** AVAILABLE DATA follows **

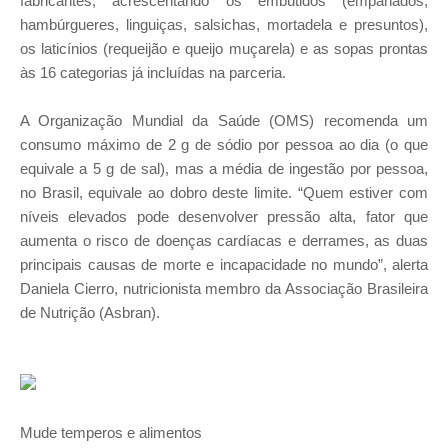
fabricantes, acrescentando os embutidos (empanados,
hambúrgueres, linguiças, salsichas, mortadela e presuntos),
os laticínios (requeijão e queijo muçarela) e as sopas prontas
às 16 categorias já incluídas na parceria.
A Organização Mundial da Saúde (OMS) recomenda um
consumo máximo de 2 g de sódio por pessoa ao dia (o que
equivale a 5 g de sal), mas a média de ingestão por pessoa,
no Brasil, equivale ao dobro deste limite. “Quem estiver com
níveis elevados pode desenvolver pressão alta, fator que
aumenta o risco de doenças cardíacas e derrames, as duas
principais causas de morte e incapacidade no mundo”, alerta
Daniela Cierro, nutricionista membro da Associação Brasileira
de Nutrição (Asbran).
Mude temperos e alimentos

** End of AVAILABLE DATA **

WORK TO COMPLETE: From the records above, quote only the lines running from the line with "os laticínios (requeijão" to the line with "equivale a 5", both lines included.

SOLUTION FOR THIS PROBLEM:
os laticínios (requeijão e queijo muçarela) e as sopas prontas
às 16 categorias já incluídas na parceria.
A Organização Mundial da Saúde (OMS) recomenda um
consumo máximo de 2 g de sódio por pessoa ao dia (o que
equivale a 5 g de sal), mas a média de ingestão por pessoa,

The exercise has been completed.